Consideriamo due ipotetici individui. Il primo si nutre di politica, divora "Le Monde", il "Corriere della Sera" o il "New York Times" e segue da vicino la maggior parte delle grandi problematiche politiche. Quando gli si chiede la sua opinione su un determinato programma, risponde con sicurezza, perché ha raggiunto le proprie conclusioni attraverso un'accurata raccolta di fatti pertinenti, e le sue opinioni appaiono quindi ben salde. Il secondo individuo, al contrario, mostra scarso interesse per le complicazioni dei programmi del governo e della politica; si limita a dare uno sguardo distratto e superficiale ai quotidiani, e quando gli si chiede la sua opinione su un programma, le sue risposte hanno più il carattere di una reazione estemporanea che quello di un giudizio meditato. Qualora prevalessero gli individui di questo secondo tipo, l'opinione pubblica su molte questioni politiche potrebbe essere notevolmente instabile.Lo studioso di scienza politica Philip E. Converse ha affrontato questo problema, giungendo alla conclusione che il grado di informazione politica dei cittadini determina in misura decisiva la struttura, il grado di condizionamento e la stabilità delle loro opinioni. Senza un'adeguata informazione fattuale, le opinioni di ampi segmenti della popolazione oscillano vistosamente nel corso del tempo. Tra il 1956 e il 1960 l'Institute for social research dell'Università del Michigan somministrò lo stesso questionario alle medesime persone in tre momenti diversi, chiedendo la loro opinione su argomenti quali l'abolizione della segregazione razziale nelle scuole, il programma federale di sussidi all'istruzione, il programma di aiuti all'estero e il programma federale di edilizia abitativa; il risultato fu che molti soggetti espressero opinioni opposte da un'intervista all'altra. Analizzando questo comportamento, Converse concluse che nella maggior parte dei casi tali oscillazioni non costituivano dei veri e propri mutamenti di opinione, ma dipendevano dal fatto che gli intervistati rispondevano essenzialmente a caso. Solo una minoranza dimostrava di avere opinioni salde e ben radicate. "Per il resto della popolazione, le sequenze di risposte nel corso del tempo sono statisticamente casuali" (v. Converse, 1964, p. 242).

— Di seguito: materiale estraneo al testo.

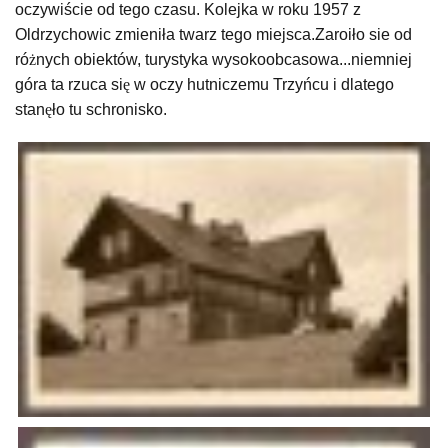
oczywiście od tego czasu. Kolejka w roku 1957 z
Oldrzychowic zmieniła twarz tego miejsca.Zaroiło sie od
ró
ż
nych obiektów, turystyka wysokoobcasowa...niemniej
góra ta rzuca si
ę
w oczy hutniczemu Trzyńcu i dlatego
stan
ę
ło tu schronisko.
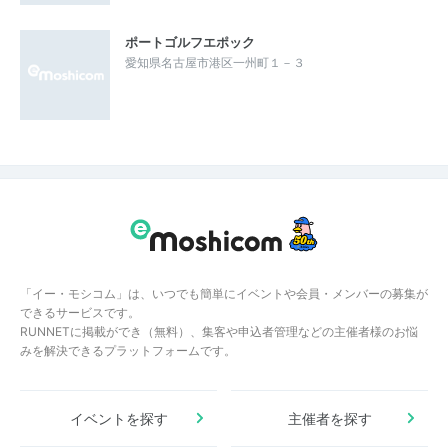
ポートゴルフエポック
愛知県名古屋市港区一州町１－３
「イー・モシコム」は、いつでも簡単にイベントや会員・メンバーの募集が
できるサービスです。
RUNNETに掲載ができ（無料）、集客や申込者管理などの主催者様のお悩
みを解決できるプラットフォームです。
イベントを探す
主催者を探す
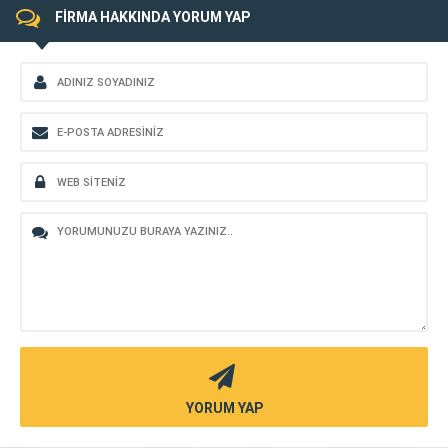
FİRMA HAKKINDA YORUM YAP
YORUM YAP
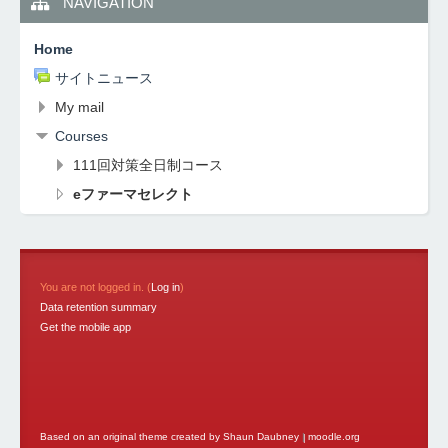
NAVIGATION
Home
サイトニュース
My mail
Courses
111回対策全日制コース
eファーマセレクト
You are not logged in. (
Log in
)
Data retention summary
Get the mobile app
Based on an original theme created by Shaun Daubney
|
moodle.org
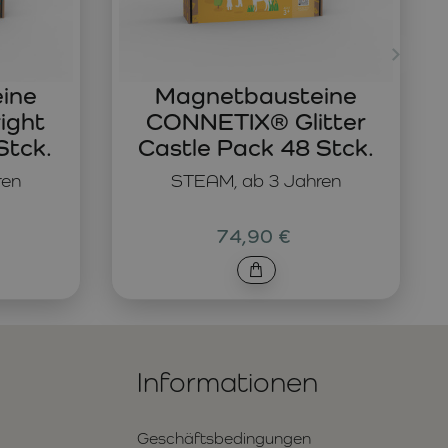
ine
Magnetbausteine
ight
CONNETIX® Glitter
Stck.
Castle Pack 48 Stck.
ren
STEAM, ab 3 Jahren
74,90 €
Informationen
Geschäftsbedingungen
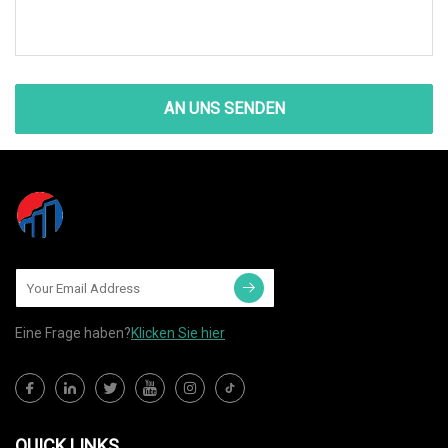
AN UNS SENDEN
Eine Frage haben?
Klicken Sie hier
QUICK LINKS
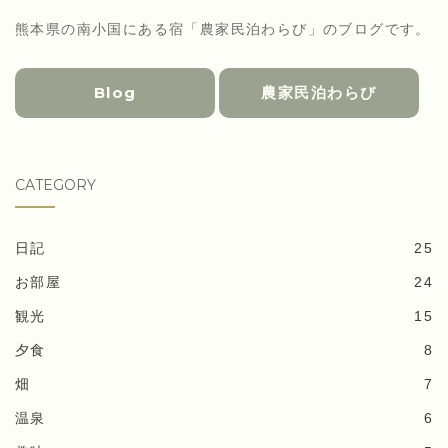
熊本県の南小国にある宿「農家民泊わらび」のブログです。
Blog
農家民泊わらび
CATEGORY
日記
25
お部屋
24
観光
15
夕食
8
畑
7
温泉
6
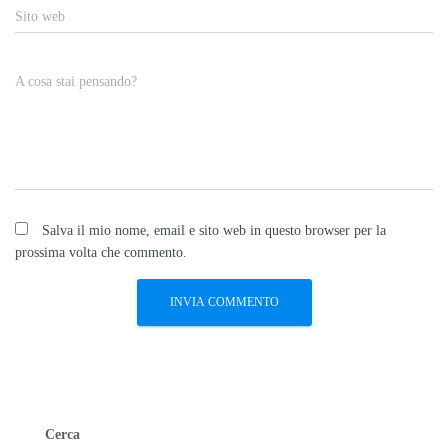
Sito web
A cosa stai pensando?
Salva il mio nome, email e sito web in questo browser per la
prossima volta che commento.
Cerca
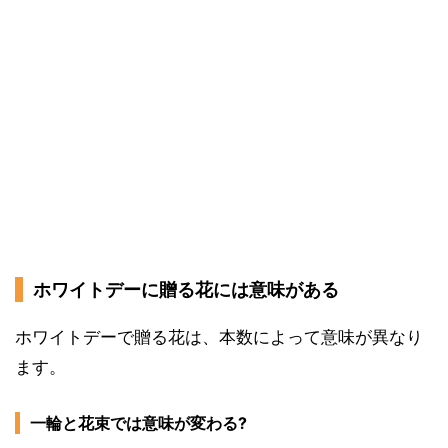
ホワイトデーに贈る花には意味がある
ホワイトデーで贈る花は、本数によって意味が異なり
ます。
一輪と花束では意味が変わる?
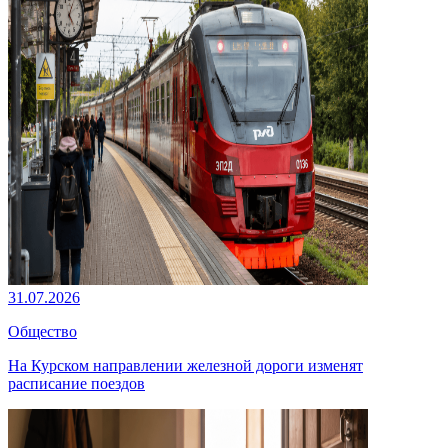
31.07.2026
Общество
На Курском направлении железной дороги изменят
расписание поездов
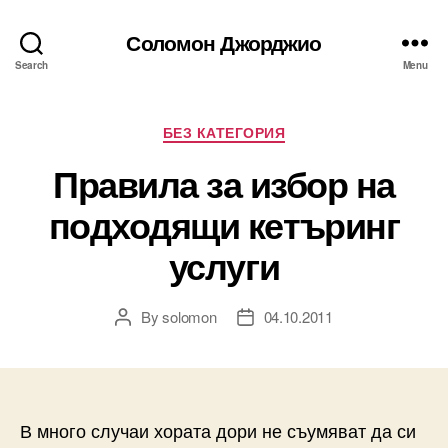
Соломон Джорджио
Search
Menu
Categories
БЕЗ КАТЕГОРИЯ
Правила за избор на
подходящи кетъринг
услуги
By
solomon
04.10.2011
Post
Post
author
date
В много случаи хората дори не съумяват да си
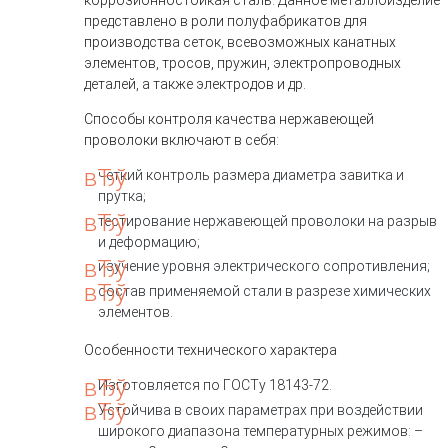
коррозионностойкая сталь. Данное металлоизделие
представлено в роли полуфабрикатов для
производства сеток, всевозможных канатных
элементов, тросов, пружин, электропроводных
деталей, а также электродов и др.
Способы контроля качества нержавеющей
проволоки включают в себя:
четкий контроль размера диаметра завитка и
прутка;
тестирование нержавеющей проволоки на разрыв
и деформацию;
изучение уровня электрического сопротивления;
состав применяемой стали в разрезе химических
элементов.
Особенности технического характера
Изготовляется по ГОСТу 18143-72.
Устойчива в своих параметрах при воздействии
широкого диапазона температурных режимов: –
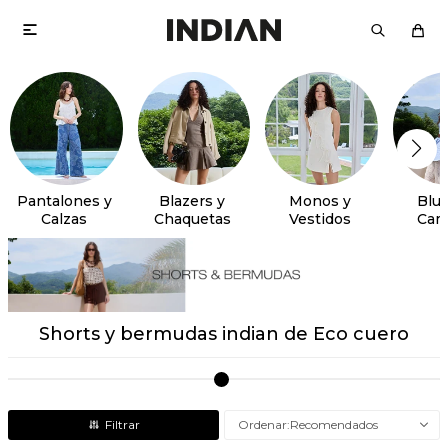

Pantalones y
Blazers y
Monos y
Blus
Calzas
Chaquetas
Vestidos
Cam
Shorts y bermudas indian de Eco cuero
Recomendados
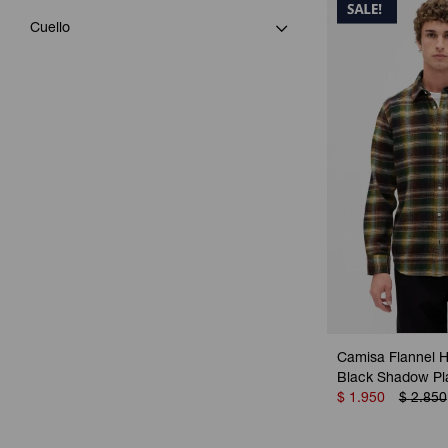
Cuello
Camisa Flannel 
Black Shadow Pl
$
1.950
$
2.850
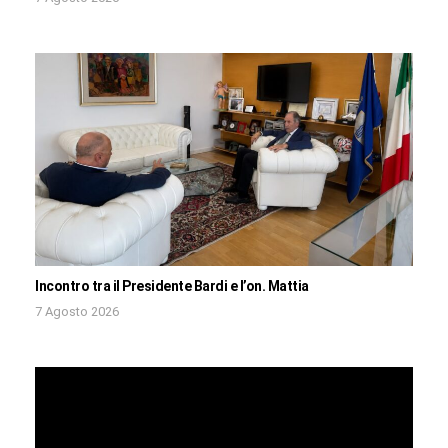
Incontro tra il Presidente Bardi e l’on. Mattia
7 Agosto 2026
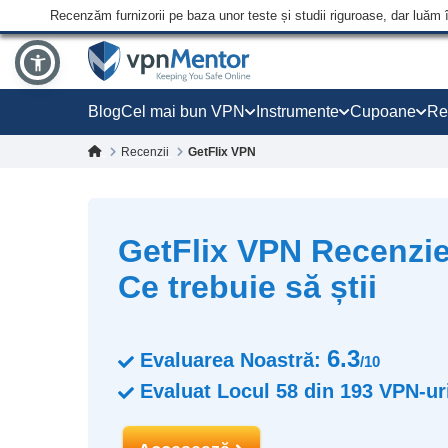
Recenzăm furnizorii pe baza unor teste și studii riguroase, dar luăm 
Blog
Cel mai bun VPN
Instrumente
Cupoane
Re
Recenzii
GetFlix VPN
GetFlix VPN Recenzie
Ce trebuie să știi
6.3
Evaluarea Noastră:
/10
Evaluat Locul
58
din
193
VPN-ur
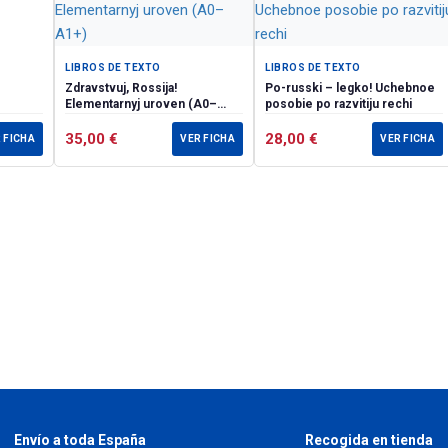
LIBROS DE TEXTO
LIBROS DE TEXTO
Zdravstvuj, Rossija!
Po-russki – legko! Uchebnoe
Elementarnyj uroven (А0–
posobie po razvitiju rechi
А1+)
35,00
€
28,00
€
 FICHA
VER FICHA
VER FICHA
Envío a toda España
Recogida en tienda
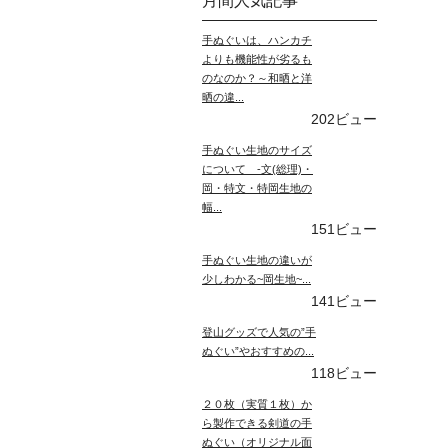
月間人気記事
手ぬぐいは、ハンカチ
よりも機能性が劣るも
のなのか？～和晒と洋
晒の違...
202ビュー
手ぬぐい生地のサイズ
について -文(総理)・
岡・特文・特岡生地の
幅...
151ビュー
手ぬぐい生地の違いが
少しわかる~岡生地~...
141ビュー
登山グッズで人気の”手
ぬぐい”やおすすめの...
118ビュー
２０枚（実質１枚）か
ら製作できる剣道の手
ぬぐい（オリジナル面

Se ciò è vero, ha importanti implicazioni per quanto riguarda il ruolo dell'opinione pubblica in un governo democratico. Tutti i fautori della democrazia sostengono la necessità di dare il debito peso alle chiare, meditate preferenze espresse dai cittadini; tuttavia sembra lecito chiedersi se occorra dare eguale importanza anche a opinioni che sono a tutti gli effetti "statisticamente casuali". Se i cittadini sono scarsamente informati su gran parte delle controversie politiche - anche quelle che sono state discusse in modo approfondito - e se le opinioni che esprimono sono superficiali, perché i politici o chiunque altro dovrebbero tenerne conto?Il lavoro di Converse stimolò ulteriori ricerche su questo tema. Numerose indagini condotte in seguito hanno dimostrato che le conclusioni di Converse erano valide solo per un particolare periodo, ossia per gli anni cinquanta. Tra la metà e la fine degli anni sessanta, la scena politica relativamente stagnante che aveva caratterizzato la presidenza di Eisenhower cambiò radicalmente, e il periodo successivo fu segnato da accesi contrasti sui diritti civili, sulla guerra in Vietnam e su una serie di scottanti problemi sociali. Quando i partiti e i loro candidati cominciarono ad assumere posizioni distinte su tali questioni capaci di suscitare profonde divisioni, fornirono agli elettori indicazioni e suggerimenti ideologici che erano mancati nel decennio precedente. Come conseguenza, le risposte dei cittadini nei sondaggi di opinione risultarono più stabili e strutturate (v. Nie e altri, 1976).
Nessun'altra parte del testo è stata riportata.